VARIANCE ESTIMATION, Continued                                 SPH 5421 notes.029

THE 'DELTA' METHOD

     The 'delta' method, also known as 'propagation of errors', is a useful
way to estimate variances of functions of random variables.  The basic problem
is as follows:

     Assume A and B are random variables with means MUA and MUB, and variances
SIG2A and SIG2B respectively, and covariance COVAB.  Suppose f(A, B) is a
real-valued function of these two random variables.  What is the variance of
f(A, B), and how may it be used for construction of confidence intervals?

     An answer to this is shown below.  Before giving the answer, I must point
out that it is not always explained very well what conditions must be met for
the answer to be valid.  Essentially the conditions are that X and Y must
behave like maximum likelihood estimates of parameters.  More precisely,
the multivariate distribution of A and B must be such that

                sqrt(N) * [(A, B)` - (MUA, MUB}']

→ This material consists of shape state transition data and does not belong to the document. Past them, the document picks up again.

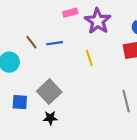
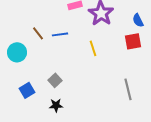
gray square: (49, 92) -> (55, 80), size x0.6
blue square: (20, 102) -> (27, 90), turned -35

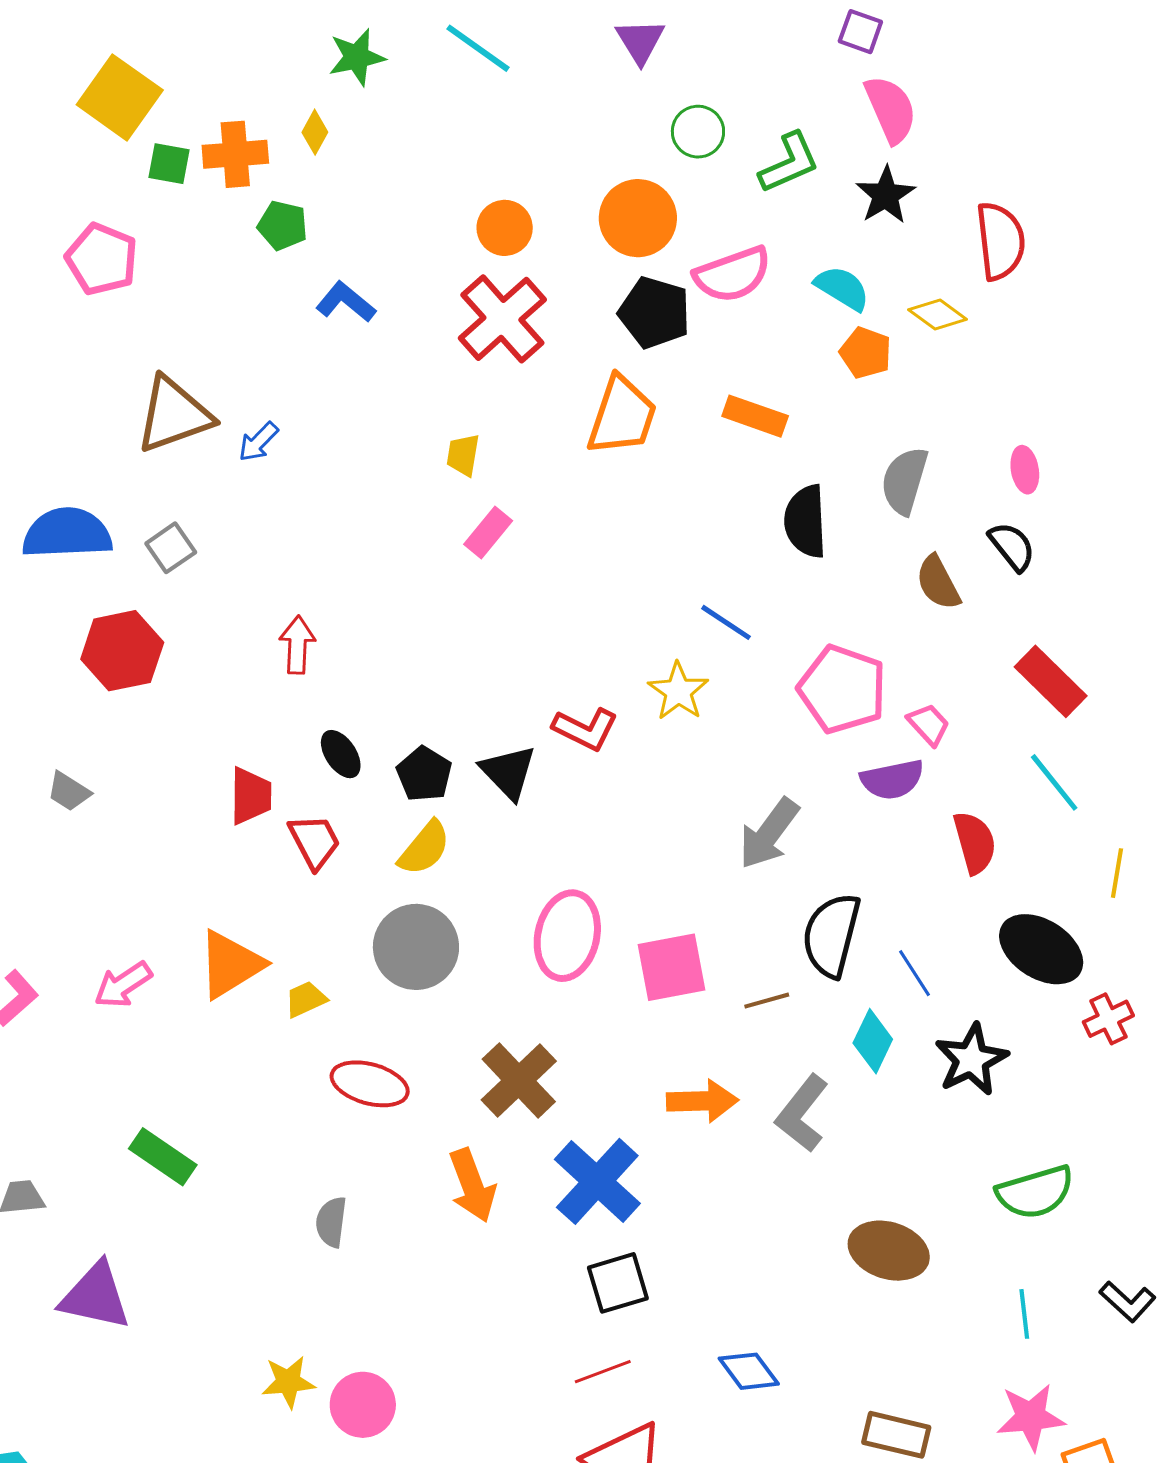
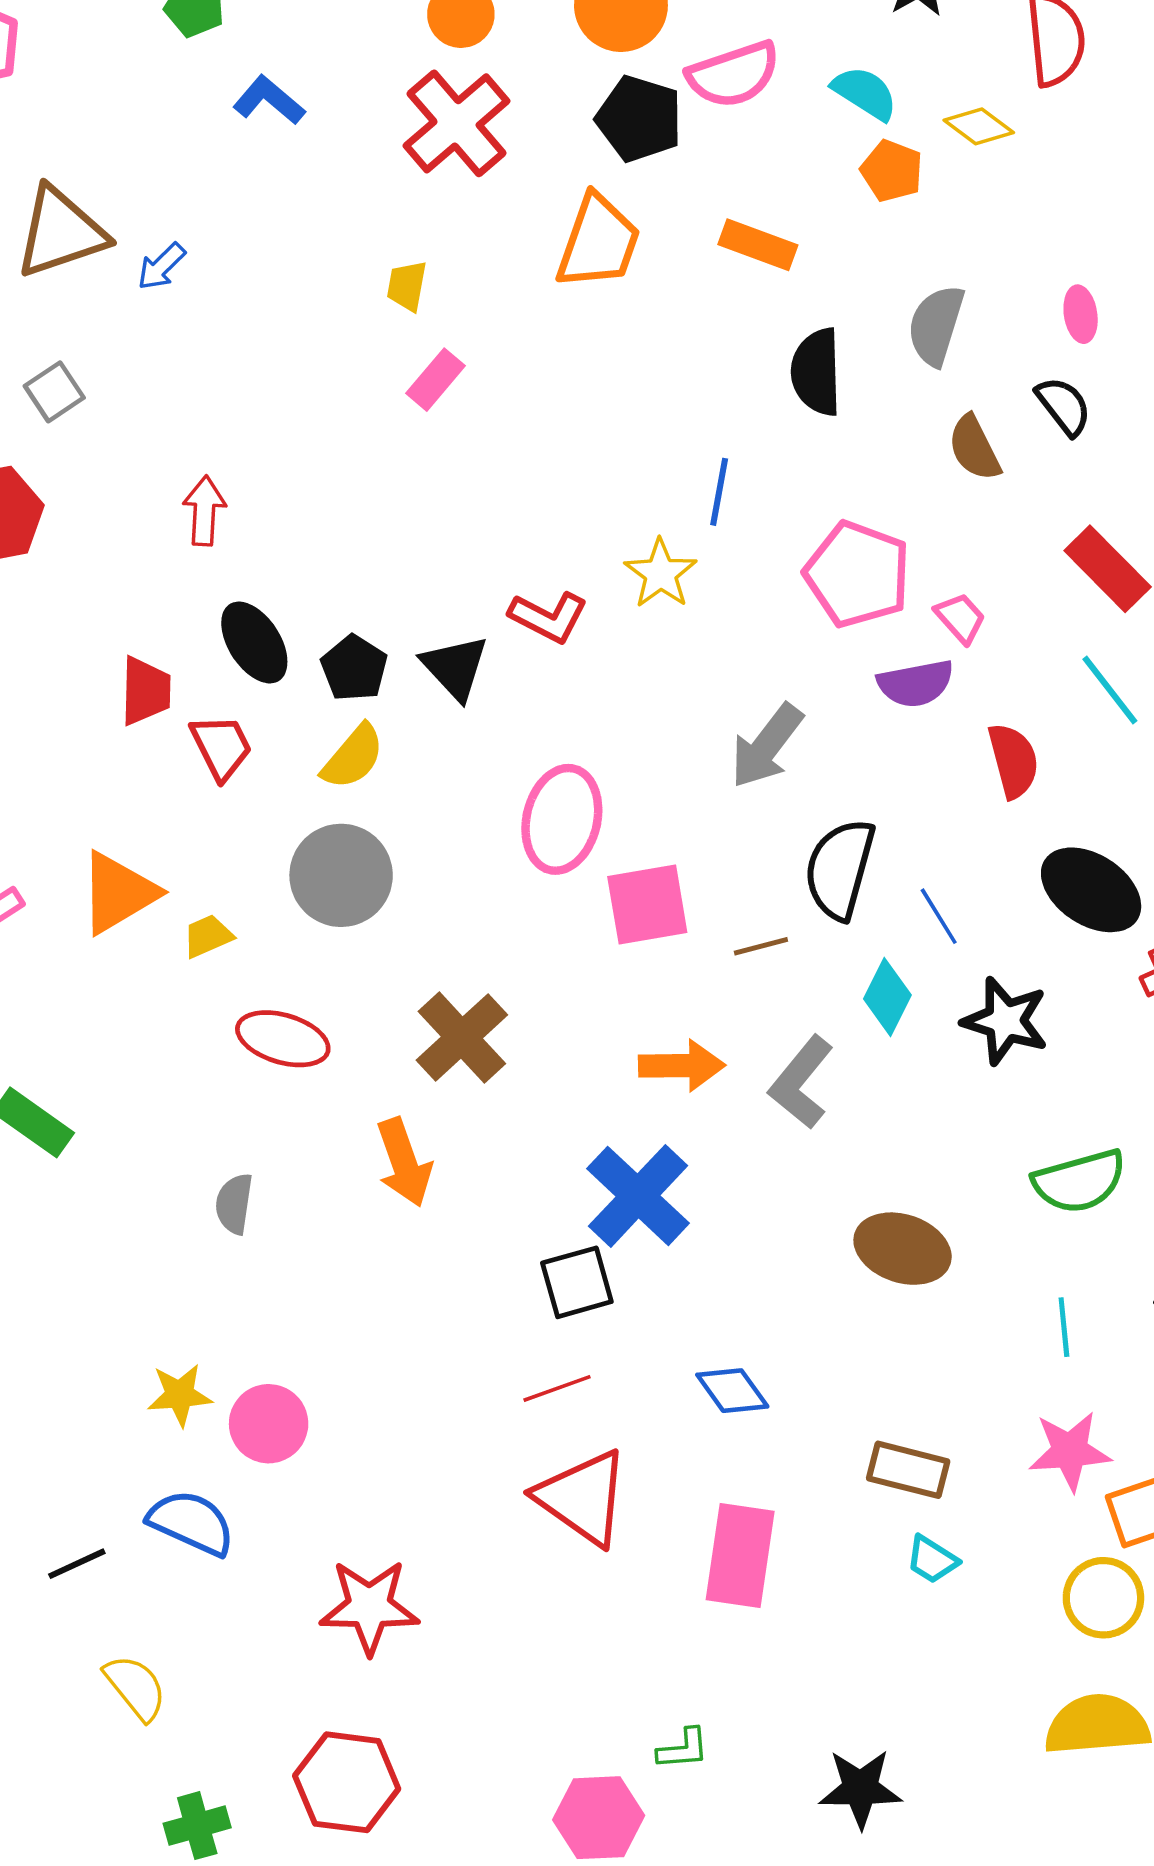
blue line: (726, 622) -> (719, 492), turned 66
black ellipse: (341, 754) -> (254, 642), size x1.4
pink ellipse: (567, 936) -> (562, 819), moved
black star: (971, 1060) -> (1005, 1021), turned -30
blue cross: (597, 1181) -> (638, 1196), moved

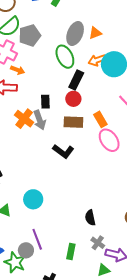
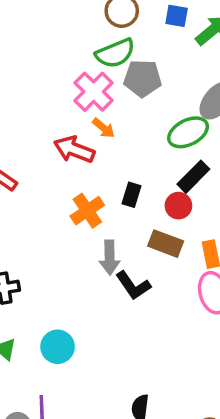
green ellipse: (65, 57) -> (188, 132), turned 70
gray arrow: (40, 120) -> (110, 258), moved

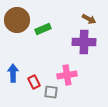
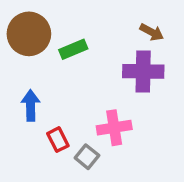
blue arrow: (13, 73) -> (31, 105), moved
gray square: (51, 92) -> (87, 157), turned 32

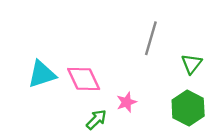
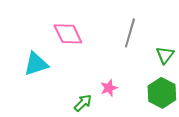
pink diamond: (84, 79) -> (68, 34), moved

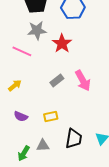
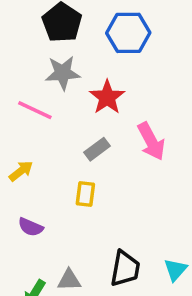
gray rectangle: (57, 80) -> (97, 149), moved
pink arrow: (83, 81) -> (151, 141), moved
yellow rectangle: (51, 116) -> (85, 194), moved, turned -72

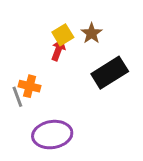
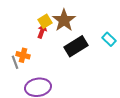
brown star: (92, 33) -> (64, 20), size x1.6

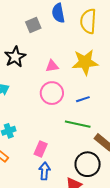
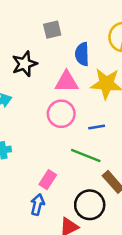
blue semicircle: (58, 13) -> (82, 54), moved
pink triangle: (52, 66) -> (67, 82), size x1.5
pink rectangle: (41, 149) -> (48, 180), moved

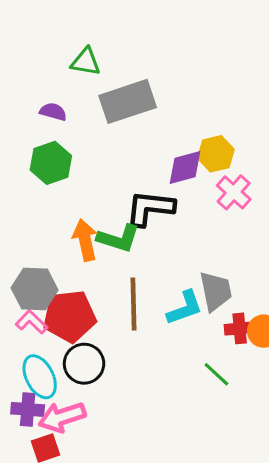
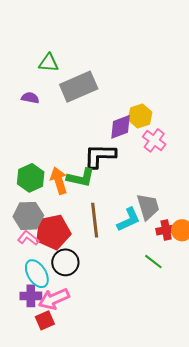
green hexagon: (51, 163) -> (31, 178), moved

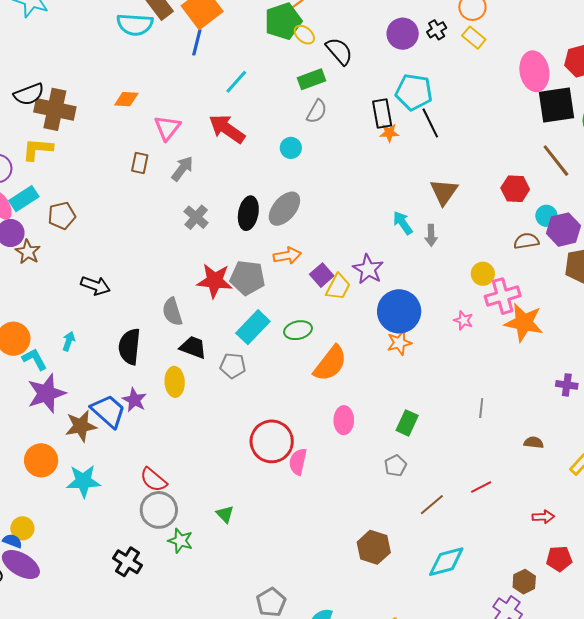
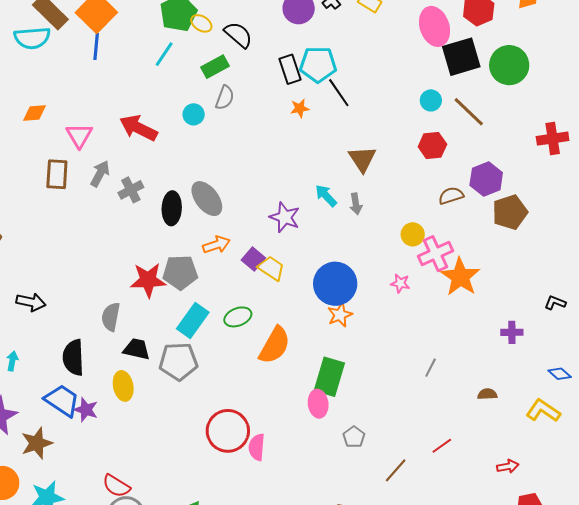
cyan line: (236, 82) -> (164, 54), moved
black rectangle: (382, 113) -> (290, 69), moved
cyan circle: (291, 148) -> (194, 114), moved
brown rectangle: (140, 163) -> (57, 174), size x1.4
gray ellipse: (284, 209) -> (207, 199), turned -69
cyan circle: (546, 216) -> (431, 100), moved
gray cross: (196, 217) -> (131, 190), moved, turned 30
purple star: (368, 269) -> (285, 217), moved
yellow trapezoid: (338, 287) -> (271, 268), turned -76
gray semicircle: (172, 312) -> (111, 317), turned 36
orange star: (524, 323) -> (460, 277), turned 30
gray pentagon: (233, 366) -> (178, 361), size x1.5
gray line: (481, 408) -> (431, 368), turned 30
blue trapezoid: (108, 411) -> (62, 400), moved
pink ellipse: (344, 420) -> (318, 404), moved
green rectangle: (407, 423) -> (329, 377), moved, size x1.5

converges in distribution (as sample size N gets large) to a multivariate normal
distribution with mean (MUA, MUB)` and covariance matrix SIGMA, where

                        |  SIG2A     COVAB  |
                SIGMA = |                   |
                        |  COVAB     SIG2B  |.

     When these conditions are met, the approximate variance of f(A, B) is
given by

                    a
       var(f(A, B)) = (df/dA)² * var(A) + 2 * (df/dA)*(df/dB)*cov(A, B) +
                      (df/dB)² * var(B).

       This can be written in matrix terms as:

                    a
       var(f(A, B)) = (df/dA  df/dB) * SIGMA * (df/dA  df/dB)`.


       This form of the delta method lends itself to computation in PROC IML.


       The 'delta method' is based on the first-degree Taylor's expansion of
the function f(A, B), and requires that the function be at least differentiable.
It generalizes to higher dimensions in a straightforward way.


CONFIDENCE REGIONS

     Many statistical routines which compute maximum likelihood
estimates also produce estimated covariance matrices for those
estimates.  If these are diagonal matrices, the corresponding
confidence regions are ellipsoids whose axes are parallel to the
coordinate axes in the parameter space.  One can compute confidence
regions for the estimates by describing an ellipsoid with a specified
volume.  In two dimensions, the area of an ellipse is the product

         pi * a * b,

where a and b are the lengths of the major and minor axes of the
ellipse.  There is a more complicated expression for higher
dimensions.

     In general the covariance matrix is not diagonal.  Confidence
regions are ellipses, but they do not have their axes parallel to
the coordinate axes.  To find their volumes (or areas) one needs to
(1) find their major and minor axes, and (2) compute their volumes
using the lengths of these axes.  As explained in notes.021 the
axes can be computed by finding the eigenvectors of the covariance
matrix.

EXAMPLE:

     Assume that T = time to death (in days) for a male mayfly, and
A = number of encounters that the mayfly has with female mayflies during
his lifetime.  It will be assumed that A has a Poisson distribution
with parameter equal to theta * T, where theta is an unknown parameter.
That is, the longer the mayfly lives, the greater his number of likely
encounters with female mayflies.

     Assume you have sampled N male mayflies.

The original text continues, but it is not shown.